### [Working data]

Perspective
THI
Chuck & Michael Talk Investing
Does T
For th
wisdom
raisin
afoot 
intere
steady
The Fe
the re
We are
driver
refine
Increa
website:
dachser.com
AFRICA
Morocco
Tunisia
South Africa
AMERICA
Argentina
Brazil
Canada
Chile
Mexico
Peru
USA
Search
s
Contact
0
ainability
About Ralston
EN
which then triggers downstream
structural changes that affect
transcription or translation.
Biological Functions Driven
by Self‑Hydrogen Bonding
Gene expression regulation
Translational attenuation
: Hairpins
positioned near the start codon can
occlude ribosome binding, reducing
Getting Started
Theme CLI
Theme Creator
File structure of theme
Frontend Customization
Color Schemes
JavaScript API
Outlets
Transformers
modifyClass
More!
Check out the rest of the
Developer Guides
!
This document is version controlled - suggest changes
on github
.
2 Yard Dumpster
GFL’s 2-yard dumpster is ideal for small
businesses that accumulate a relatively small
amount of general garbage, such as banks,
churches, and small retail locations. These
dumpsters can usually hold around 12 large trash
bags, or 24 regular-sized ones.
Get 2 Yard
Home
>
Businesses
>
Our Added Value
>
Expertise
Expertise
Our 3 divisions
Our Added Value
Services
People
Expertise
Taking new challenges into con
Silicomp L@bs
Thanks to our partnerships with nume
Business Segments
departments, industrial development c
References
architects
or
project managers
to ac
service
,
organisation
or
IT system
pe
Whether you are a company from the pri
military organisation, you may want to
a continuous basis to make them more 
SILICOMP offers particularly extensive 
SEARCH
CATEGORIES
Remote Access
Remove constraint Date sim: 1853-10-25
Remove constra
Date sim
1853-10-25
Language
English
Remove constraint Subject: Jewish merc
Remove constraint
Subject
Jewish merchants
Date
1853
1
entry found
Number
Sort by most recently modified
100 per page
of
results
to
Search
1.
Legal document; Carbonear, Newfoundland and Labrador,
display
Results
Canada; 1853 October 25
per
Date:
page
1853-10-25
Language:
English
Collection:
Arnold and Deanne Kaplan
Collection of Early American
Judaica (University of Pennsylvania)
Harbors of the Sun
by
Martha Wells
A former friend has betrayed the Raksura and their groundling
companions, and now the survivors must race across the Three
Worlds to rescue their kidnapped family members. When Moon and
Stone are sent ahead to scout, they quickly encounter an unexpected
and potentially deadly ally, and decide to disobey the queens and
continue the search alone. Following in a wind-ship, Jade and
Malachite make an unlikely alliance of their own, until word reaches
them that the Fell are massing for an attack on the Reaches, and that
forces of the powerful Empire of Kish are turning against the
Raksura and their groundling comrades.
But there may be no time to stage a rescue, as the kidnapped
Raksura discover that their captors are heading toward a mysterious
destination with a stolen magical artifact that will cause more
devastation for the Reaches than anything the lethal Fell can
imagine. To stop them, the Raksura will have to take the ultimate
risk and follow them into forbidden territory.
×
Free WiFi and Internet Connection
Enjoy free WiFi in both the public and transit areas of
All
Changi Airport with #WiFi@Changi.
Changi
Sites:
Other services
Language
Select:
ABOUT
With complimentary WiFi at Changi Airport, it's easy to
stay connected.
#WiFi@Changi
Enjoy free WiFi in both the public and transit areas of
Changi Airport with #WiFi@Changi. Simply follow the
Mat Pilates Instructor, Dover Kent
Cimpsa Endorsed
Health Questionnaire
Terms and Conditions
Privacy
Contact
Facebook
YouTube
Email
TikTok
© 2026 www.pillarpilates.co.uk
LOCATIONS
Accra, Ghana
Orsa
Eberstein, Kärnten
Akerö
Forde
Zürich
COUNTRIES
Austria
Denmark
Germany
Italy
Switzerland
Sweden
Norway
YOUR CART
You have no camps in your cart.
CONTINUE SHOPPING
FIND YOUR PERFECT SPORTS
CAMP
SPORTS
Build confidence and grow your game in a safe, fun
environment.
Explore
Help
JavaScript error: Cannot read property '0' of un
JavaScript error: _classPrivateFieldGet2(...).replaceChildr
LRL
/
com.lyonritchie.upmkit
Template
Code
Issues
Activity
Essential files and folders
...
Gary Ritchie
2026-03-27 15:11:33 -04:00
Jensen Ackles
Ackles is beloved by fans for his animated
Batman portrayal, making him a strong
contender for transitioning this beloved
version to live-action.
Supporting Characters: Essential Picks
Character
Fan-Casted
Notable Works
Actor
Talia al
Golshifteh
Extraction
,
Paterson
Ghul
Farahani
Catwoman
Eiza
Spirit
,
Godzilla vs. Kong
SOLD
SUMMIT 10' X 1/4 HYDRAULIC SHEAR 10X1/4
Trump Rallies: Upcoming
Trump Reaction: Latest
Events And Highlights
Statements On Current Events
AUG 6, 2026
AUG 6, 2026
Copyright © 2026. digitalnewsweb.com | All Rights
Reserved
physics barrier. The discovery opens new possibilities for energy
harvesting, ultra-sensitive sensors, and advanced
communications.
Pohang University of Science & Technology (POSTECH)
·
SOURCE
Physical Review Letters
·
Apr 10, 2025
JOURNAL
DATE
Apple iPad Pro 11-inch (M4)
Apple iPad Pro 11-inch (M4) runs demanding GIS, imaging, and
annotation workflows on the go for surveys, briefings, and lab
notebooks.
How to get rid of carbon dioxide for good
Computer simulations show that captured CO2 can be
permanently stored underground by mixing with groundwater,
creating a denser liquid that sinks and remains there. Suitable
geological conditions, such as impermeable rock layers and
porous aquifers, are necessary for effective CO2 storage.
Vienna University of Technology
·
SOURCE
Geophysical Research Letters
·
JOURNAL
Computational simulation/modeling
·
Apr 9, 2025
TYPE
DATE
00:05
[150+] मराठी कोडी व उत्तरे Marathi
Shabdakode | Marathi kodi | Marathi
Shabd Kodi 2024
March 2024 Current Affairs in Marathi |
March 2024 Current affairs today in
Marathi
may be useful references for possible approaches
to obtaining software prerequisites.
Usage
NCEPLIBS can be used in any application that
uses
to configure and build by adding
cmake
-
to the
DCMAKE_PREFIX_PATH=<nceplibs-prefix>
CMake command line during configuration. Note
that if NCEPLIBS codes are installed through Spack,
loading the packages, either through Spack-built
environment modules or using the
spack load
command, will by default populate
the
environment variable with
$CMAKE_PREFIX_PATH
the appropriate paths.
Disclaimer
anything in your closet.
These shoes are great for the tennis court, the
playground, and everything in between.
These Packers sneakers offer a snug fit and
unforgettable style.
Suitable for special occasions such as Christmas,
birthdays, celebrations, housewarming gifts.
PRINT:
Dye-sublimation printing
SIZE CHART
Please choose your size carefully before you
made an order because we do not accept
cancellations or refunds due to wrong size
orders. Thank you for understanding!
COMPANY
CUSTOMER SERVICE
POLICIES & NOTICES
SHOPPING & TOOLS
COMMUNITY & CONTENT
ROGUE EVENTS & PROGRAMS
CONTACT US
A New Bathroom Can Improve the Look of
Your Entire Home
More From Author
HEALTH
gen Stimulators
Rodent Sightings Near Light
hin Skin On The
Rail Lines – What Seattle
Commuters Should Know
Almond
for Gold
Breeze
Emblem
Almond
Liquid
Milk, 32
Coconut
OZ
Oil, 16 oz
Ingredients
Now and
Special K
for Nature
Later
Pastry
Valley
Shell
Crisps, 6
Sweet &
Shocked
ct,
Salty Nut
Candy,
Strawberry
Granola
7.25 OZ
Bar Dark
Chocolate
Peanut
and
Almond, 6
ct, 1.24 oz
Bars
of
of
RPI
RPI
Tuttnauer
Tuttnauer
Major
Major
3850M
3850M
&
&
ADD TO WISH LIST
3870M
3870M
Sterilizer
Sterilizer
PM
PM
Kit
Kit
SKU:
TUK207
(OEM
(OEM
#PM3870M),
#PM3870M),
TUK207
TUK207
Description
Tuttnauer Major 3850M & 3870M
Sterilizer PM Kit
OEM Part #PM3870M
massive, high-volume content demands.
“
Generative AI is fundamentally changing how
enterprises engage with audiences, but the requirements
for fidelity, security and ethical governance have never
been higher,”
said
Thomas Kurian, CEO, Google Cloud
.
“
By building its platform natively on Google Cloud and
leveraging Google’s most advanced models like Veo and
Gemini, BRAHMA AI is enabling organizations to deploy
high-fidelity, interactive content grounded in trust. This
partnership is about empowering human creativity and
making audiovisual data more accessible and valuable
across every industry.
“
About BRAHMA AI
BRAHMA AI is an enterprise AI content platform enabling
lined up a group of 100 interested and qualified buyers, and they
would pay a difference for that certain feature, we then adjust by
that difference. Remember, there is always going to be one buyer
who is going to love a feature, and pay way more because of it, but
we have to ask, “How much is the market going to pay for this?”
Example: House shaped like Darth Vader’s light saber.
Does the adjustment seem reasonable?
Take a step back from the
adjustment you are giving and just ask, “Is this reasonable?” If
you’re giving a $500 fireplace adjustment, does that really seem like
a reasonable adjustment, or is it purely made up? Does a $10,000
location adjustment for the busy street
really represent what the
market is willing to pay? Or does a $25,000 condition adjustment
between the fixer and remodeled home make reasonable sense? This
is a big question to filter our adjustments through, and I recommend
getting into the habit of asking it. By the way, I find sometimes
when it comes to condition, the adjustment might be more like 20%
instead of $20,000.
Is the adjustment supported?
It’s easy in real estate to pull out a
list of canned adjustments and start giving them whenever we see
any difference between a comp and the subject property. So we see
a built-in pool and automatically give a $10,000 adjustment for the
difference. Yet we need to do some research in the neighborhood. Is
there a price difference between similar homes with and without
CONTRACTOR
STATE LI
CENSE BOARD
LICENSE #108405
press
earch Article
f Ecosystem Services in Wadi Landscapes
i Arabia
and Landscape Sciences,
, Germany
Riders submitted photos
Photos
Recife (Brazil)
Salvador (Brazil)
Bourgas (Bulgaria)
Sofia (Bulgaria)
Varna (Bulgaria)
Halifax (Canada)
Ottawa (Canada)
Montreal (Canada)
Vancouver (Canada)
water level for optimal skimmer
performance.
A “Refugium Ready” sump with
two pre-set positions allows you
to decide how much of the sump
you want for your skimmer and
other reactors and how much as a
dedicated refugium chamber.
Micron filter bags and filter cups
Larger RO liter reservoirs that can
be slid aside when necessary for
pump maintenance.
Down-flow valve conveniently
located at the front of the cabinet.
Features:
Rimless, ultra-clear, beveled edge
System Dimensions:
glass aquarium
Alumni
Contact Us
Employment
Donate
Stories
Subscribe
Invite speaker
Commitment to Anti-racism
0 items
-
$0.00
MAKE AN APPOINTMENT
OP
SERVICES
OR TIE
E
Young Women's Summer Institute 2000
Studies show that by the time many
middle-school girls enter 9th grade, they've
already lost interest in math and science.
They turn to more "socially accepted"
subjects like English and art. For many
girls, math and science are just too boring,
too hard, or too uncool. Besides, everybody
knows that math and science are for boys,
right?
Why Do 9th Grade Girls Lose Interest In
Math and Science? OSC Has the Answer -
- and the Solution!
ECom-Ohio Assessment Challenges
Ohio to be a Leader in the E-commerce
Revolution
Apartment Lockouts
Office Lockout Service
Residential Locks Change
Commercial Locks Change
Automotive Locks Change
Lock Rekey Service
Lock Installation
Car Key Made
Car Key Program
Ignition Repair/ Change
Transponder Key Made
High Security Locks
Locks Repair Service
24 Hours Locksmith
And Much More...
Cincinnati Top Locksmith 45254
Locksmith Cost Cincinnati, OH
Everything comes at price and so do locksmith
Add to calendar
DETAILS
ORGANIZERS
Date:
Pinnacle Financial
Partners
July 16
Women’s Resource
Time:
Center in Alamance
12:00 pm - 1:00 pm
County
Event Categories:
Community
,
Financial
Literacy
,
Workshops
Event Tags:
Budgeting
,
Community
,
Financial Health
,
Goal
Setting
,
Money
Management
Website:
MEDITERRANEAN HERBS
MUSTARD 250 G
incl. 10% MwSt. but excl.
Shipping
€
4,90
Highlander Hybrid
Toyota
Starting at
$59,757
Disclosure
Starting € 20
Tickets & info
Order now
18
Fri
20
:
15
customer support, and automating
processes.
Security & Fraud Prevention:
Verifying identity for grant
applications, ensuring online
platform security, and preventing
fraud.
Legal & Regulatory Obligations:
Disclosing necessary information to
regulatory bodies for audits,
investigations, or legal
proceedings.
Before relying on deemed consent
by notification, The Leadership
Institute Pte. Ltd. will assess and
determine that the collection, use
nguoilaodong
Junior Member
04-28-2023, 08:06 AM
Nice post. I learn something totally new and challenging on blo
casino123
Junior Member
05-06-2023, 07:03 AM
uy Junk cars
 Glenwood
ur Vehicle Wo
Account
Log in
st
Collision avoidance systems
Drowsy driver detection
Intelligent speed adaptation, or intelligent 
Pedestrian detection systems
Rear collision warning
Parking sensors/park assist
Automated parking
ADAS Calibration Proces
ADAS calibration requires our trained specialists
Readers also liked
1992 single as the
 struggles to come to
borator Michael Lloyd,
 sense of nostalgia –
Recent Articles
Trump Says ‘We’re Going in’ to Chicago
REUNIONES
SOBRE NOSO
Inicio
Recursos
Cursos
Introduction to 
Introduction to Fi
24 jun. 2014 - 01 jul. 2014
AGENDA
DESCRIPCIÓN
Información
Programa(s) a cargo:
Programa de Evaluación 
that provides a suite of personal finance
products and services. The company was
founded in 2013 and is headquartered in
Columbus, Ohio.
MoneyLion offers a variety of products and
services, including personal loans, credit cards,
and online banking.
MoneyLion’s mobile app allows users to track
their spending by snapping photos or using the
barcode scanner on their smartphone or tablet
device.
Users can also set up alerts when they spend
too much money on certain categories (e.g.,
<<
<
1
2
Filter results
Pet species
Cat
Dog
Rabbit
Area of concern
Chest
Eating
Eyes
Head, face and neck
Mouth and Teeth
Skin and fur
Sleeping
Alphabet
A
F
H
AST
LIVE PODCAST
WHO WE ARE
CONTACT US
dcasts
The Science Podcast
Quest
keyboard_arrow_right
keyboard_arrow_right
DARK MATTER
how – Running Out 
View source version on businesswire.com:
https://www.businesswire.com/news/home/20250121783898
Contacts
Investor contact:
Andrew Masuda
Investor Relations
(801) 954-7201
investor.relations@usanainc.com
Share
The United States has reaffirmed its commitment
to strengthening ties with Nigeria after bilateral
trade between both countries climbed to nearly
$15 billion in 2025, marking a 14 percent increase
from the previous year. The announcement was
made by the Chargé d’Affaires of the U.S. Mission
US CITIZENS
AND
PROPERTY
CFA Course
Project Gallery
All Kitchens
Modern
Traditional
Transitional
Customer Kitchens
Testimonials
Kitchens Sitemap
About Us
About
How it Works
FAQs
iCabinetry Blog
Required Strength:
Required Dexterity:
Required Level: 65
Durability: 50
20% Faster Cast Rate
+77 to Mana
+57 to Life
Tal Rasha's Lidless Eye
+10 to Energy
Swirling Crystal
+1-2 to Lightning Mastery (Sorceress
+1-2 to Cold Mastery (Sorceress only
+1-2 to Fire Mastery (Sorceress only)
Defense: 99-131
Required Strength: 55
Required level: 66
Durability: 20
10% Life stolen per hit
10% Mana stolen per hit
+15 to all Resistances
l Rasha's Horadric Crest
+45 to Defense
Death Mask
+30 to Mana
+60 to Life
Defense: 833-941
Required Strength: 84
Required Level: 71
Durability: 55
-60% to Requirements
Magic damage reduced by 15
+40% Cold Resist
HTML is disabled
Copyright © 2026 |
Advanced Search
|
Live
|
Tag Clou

### [Aim of the task]
When you reach the line in the material above that holds "lined up a group", begin reproducing lines exactly, and stop after the line that holds "Vancouver (Canada)".

### [Answer to the problem]
lined up a group of 100 interested and qualified buyers, and they
would pay a difference for that certain feature, we then adjust by
that difference. Remember, there is always going to be one buyer
who is going to love a feature, and pay way more because of it, but
we have to ask, “How much is the market going to pay for this?”
Example: House shaped like Darth Vader’s light saber.
Does the adjustment seem reasonable?
Take a step back from the
adjustment you are giving and just ask, “Is this reasonable?” If
you’re giving a $500 fireplace adjustment, does that really seem like
a reasonable adjustment, or is it purely made up? Does a $10,000
location adjustment for the busy street
really represent what the
market is willing to pay? Or does a $25,000 condition adjustment
between the fixer and remodeled home make reasonable sense? This
is a big question to filter our adjustments through, and I recommend
getting into the habit of asking it. By the way, I find sometimes
when it comes to condition, the adjustment might be more like 20%
instead of $20,000.
Is the adjustment supported?
It’s easy in real estate to pull out a
list of canned adjustments and start giving them whenever we see
any difference between a comp and the subject property. So we see
a built-in pool and automatically give a $10,000 adjustment for the
difference. Yet we need to do some research in the neighborhood. Is
there a price difference between similar homes with and without
CONTRACTOR
STATE LI
CENSE BOARD
LICENSE #108405
press
earch Article
f Ecosystem Services in Wadi Landscapes
i Arabia
and Landscape Sciences,
, Germany
Riders submitted photos
Photos
Recife (Brazil)
Salvador (Brazil)
Bourgas (Bulgaria)
Sofia (Bulgaria)
Varna (Bulgaria)
Halifax (Canada)
Ottawa (Canada)
Montreal (Canada)
Vancouver (Canada)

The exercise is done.